Paul Ward

No. 74, 73
- Positions: Defensive tackle, Guard

Personal information
- Born: January 30, 1937 Santa Fe, New Mexico
- Died: December 19, 2018 (aged 81)
- Listed height: 6 ft 3 in (1.91 m)
- Listed weight: 247 lb (112 kg)

Career information
- High school: Burbank (CA)
- College: Whitworth
- NFL draft: 1961: undrafted

Career history

Playing
- Detroit Lions (1961–1962);

Coaching
- Portland State University (1965–1969) Football assistant coach; University of Kentucky (1973–1974) Head track coach;

Career NFL statistics
- Games played: 14
- Stats at Pro Football Reference

= Paul Ward (American football) =

American football player (1937–2018)

Paul Earl Ward (January 30, 1937 – December 19, 2018) was an American professional football defensive tackle in the National Football League for the Detroit Lions. He also was the University of Kentucky head track and field coach. He played college football at Whitworth College.

==Early life==
Ward attended Burbank High School where he was all-league in football and track.

He accepted a football scholarship from Whitworth College, following his brother Bob footsteps. He also competed in track, in the events of Shot put and Discus throw. He graduated with a degree in Arts in 1958. He earned a physical education master's degree at the University of Washington in 1963.

==Professional career==
Ward served in the United States Marine Corps from 1958 to 1961 and attained the rank of captain. While in the Marines, he played on their football teams. He then was signed as an undrafted free agent by the Detroit Lions after the 1961 NFL draft on October 18. He became the first Whitworth College graduate to play in the NFL. He was waived on September 4, 1962. He was later re-signed during the season. He was released on September 3, 1963.

==Personal life==
His brother Bob, was the strength and conditioning coach for the Dallas Cowboys in the National Football League (NFL) and the Fullerton College head track and field coach.

He served in the United States Marine Corps from 1958 to 1961, attaining the rank of Captain. In 1966, he was mentioned in the book Paper Lion written by George Plimpton. He was part of the Portland State University football coaching staff from 1965 to 1969 and also coached the weight lifting team. In 1968, he was the Portland State University track head coach. In 1973, he received his Doctorate in Physical Education from Indiana University Bloomington. He was the head track coach at the University of Kentucky from 1973 to 1974.

He was the Director of Education, Research & Development for the Health and Tennis Corporation of America from 1974 to 1989. He served as an Exercise and Sports Performance Consultant for the Dallas Cowboys in the NFL in 1977.

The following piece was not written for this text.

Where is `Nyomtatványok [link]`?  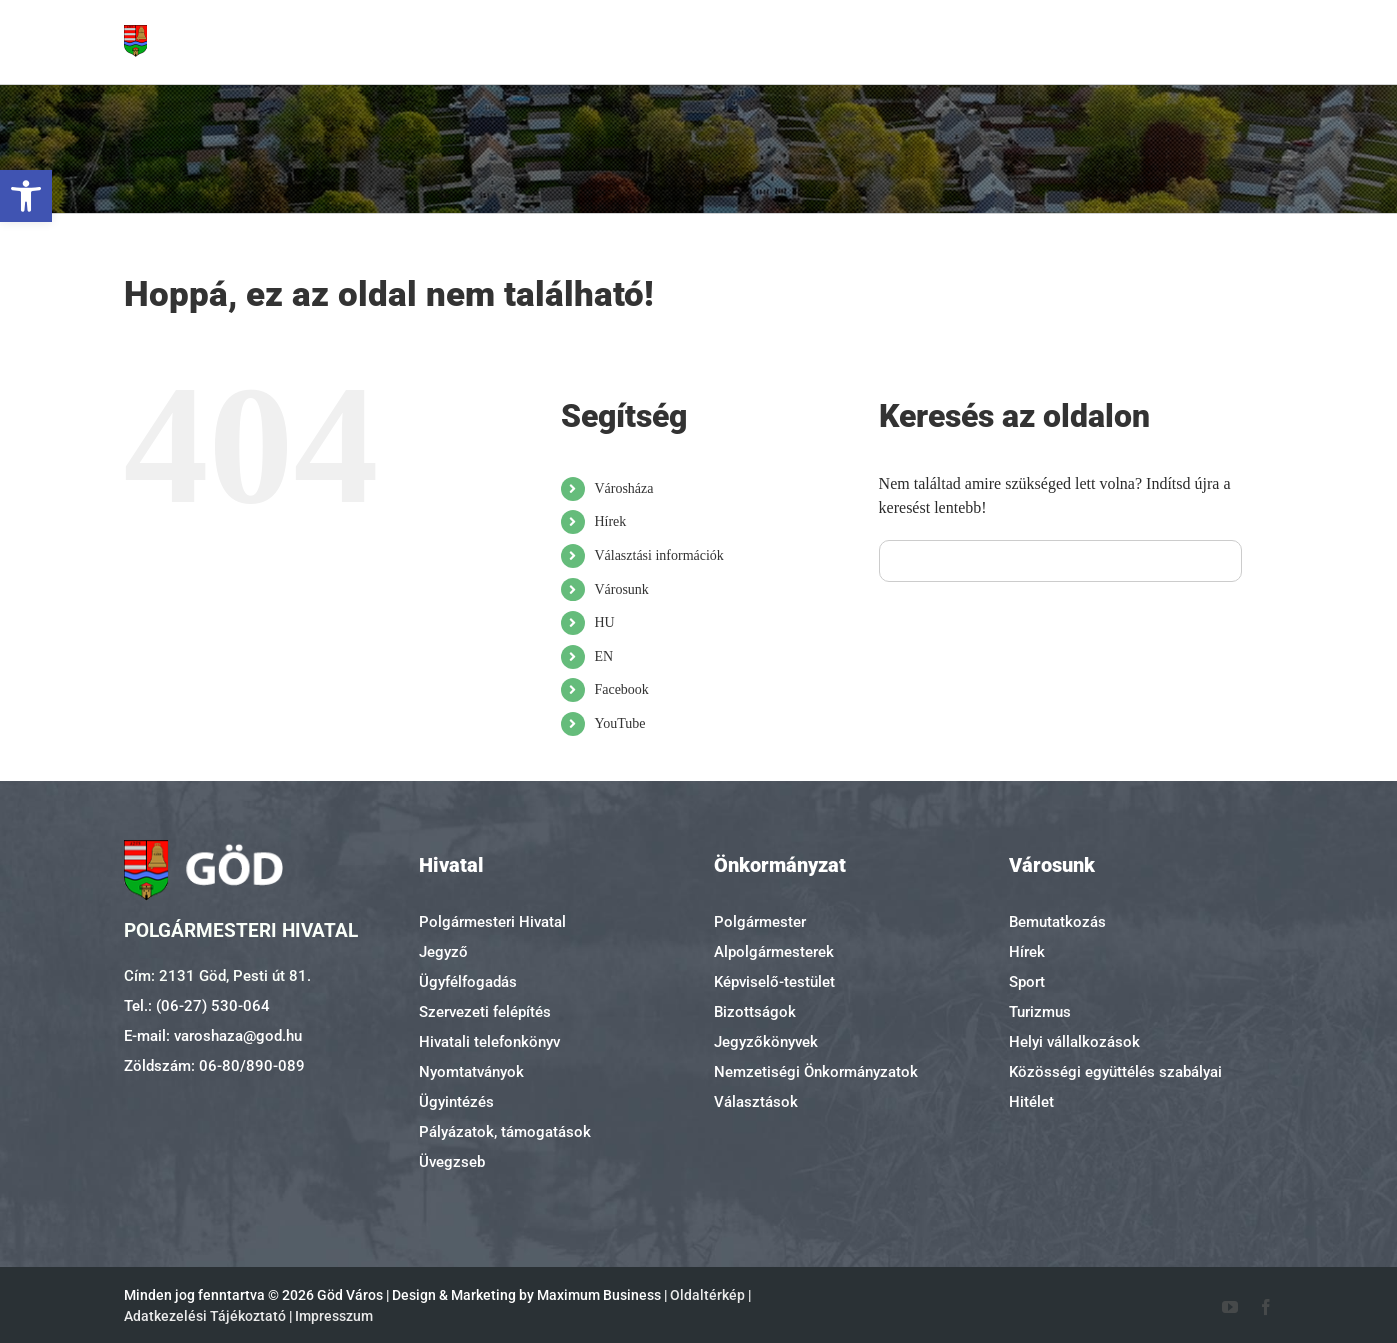 Nyomtatványok [link] is located at coordinates (471, 1072).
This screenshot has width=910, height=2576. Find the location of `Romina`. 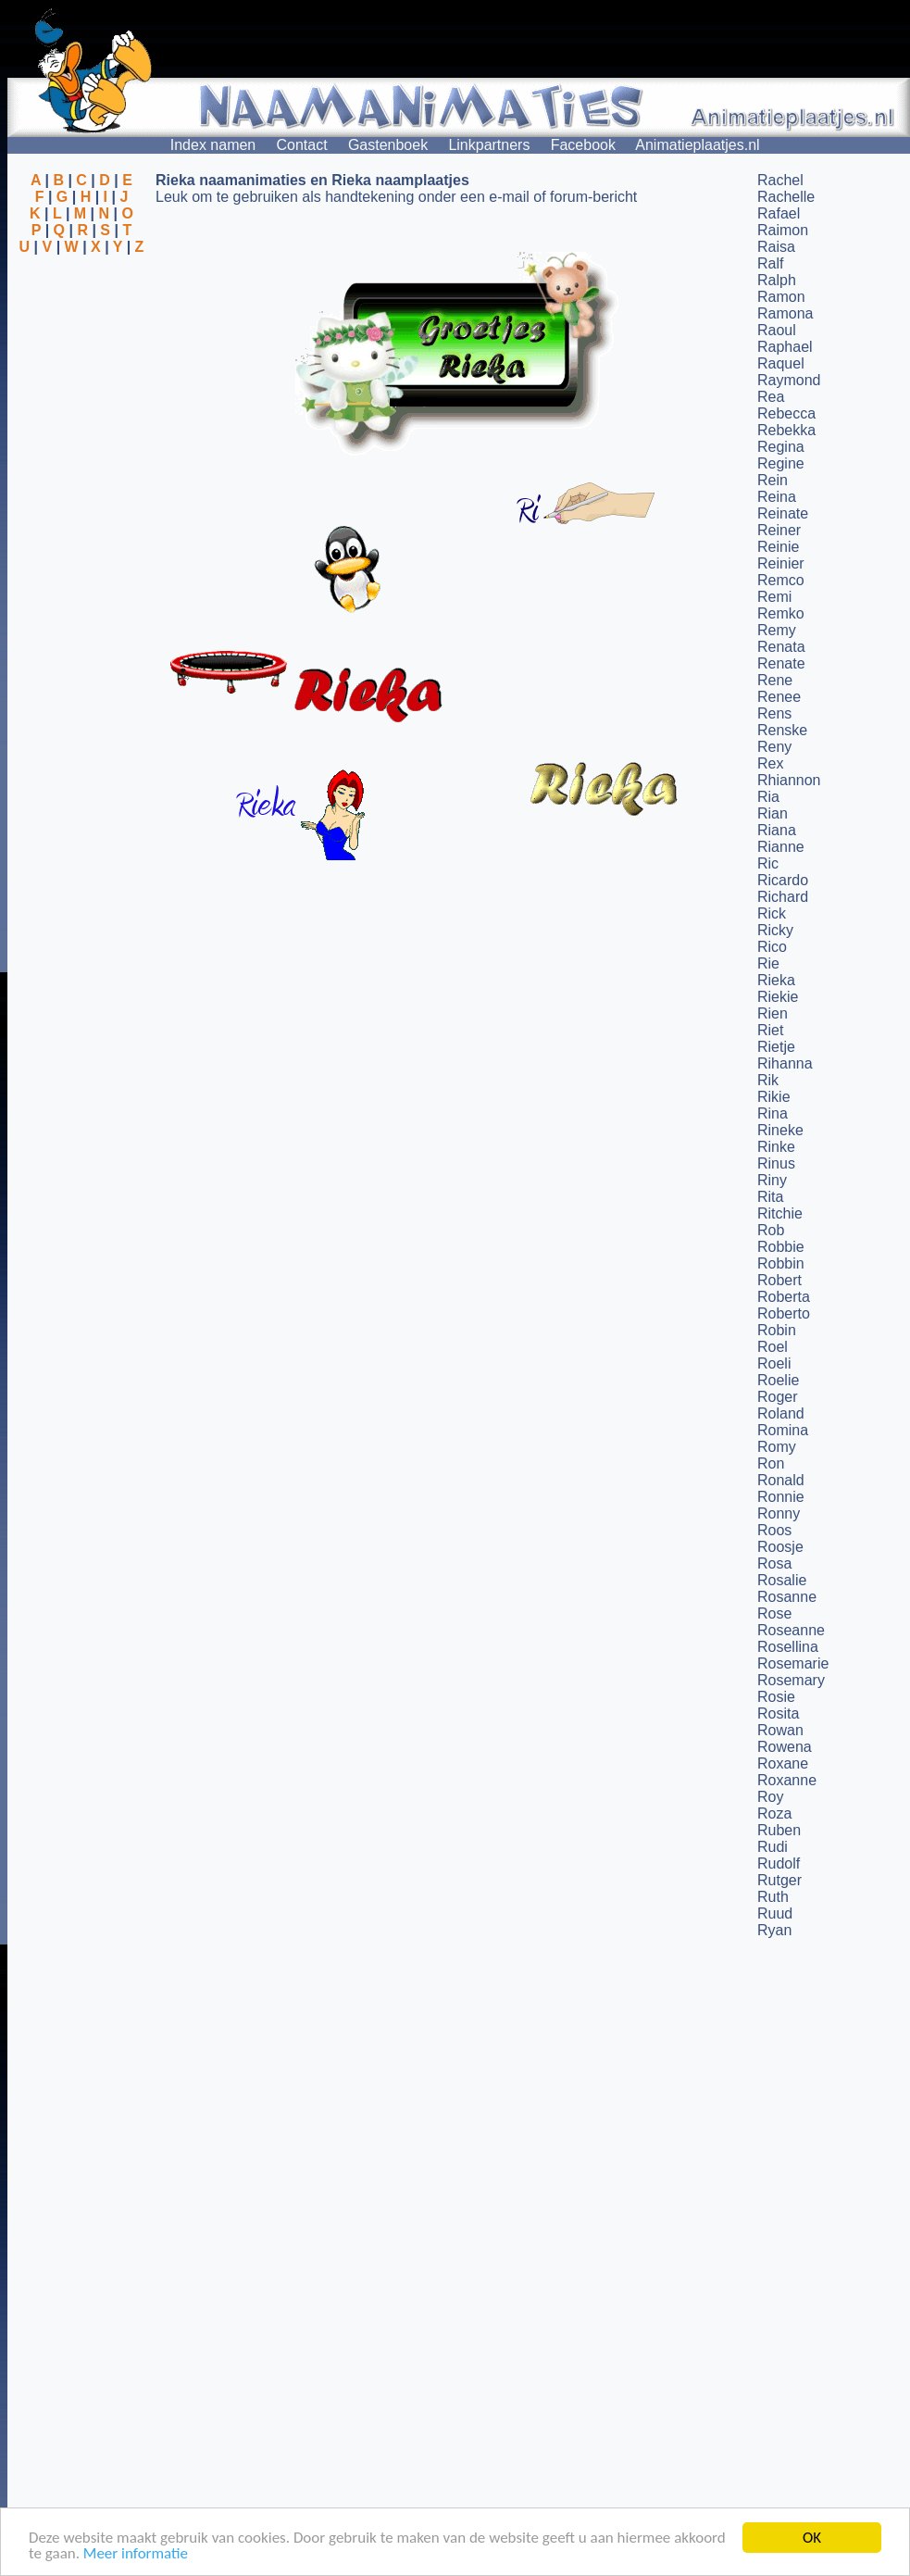 Romina is located at coordinates (782, 1430).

Ward co-authored the book Encyclopedia of Weight Training: Weight Training for General Conditioning, Sport and Body Building (1997). He also published scientific articles (biomechanics & exercise science) in magazines like Muscle & Fitness.

In addition, he began competing in Masters athletics, winning multiple Masters Olympic lifting championships. Furthermore, he trained and coached elite and US Olympic track & field athletes, among them Lorna Griffin and Bonnie Dasse. He served in the US Olympic Committee as elite athlete coordinator for throws from 1982 to 1984.

Ward died of natural causes on December 19, 2018.